== EXERCISE INSTRUCTIONS ==
Filter this material down to the lines that hold "time", copying each one.
[Start of section]
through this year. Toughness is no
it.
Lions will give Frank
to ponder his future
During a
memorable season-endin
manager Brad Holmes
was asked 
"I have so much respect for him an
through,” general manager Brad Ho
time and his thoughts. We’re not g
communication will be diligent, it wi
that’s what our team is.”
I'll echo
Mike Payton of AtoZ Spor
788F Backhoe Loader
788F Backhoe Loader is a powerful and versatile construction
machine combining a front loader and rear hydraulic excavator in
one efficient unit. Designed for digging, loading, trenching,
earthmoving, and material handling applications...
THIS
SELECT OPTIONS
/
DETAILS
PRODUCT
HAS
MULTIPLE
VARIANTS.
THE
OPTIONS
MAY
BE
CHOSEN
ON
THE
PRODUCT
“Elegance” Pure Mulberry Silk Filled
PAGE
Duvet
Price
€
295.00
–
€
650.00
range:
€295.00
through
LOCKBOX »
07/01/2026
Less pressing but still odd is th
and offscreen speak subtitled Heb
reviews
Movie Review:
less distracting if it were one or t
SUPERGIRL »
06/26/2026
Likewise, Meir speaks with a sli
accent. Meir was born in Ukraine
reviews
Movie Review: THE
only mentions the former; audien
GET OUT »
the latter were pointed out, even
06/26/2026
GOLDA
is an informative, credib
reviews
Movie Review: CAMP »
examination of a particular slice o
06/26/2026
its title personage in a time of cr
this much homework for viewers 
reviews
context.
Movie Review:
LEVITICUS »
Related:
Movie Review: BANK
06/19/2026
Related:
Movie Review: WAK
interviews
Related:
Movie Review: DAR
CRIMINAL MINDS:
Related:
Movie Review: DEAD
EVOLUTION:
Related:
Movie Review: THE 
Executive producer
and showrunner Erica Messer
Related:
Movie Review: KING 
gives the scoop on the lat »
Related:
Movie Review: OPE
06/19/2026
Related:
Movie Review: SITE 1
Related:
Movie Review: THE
[End of section]
== RESULT OF THIS TASK ==
time and his thoughts. We’re not g
its title personage in a time of cr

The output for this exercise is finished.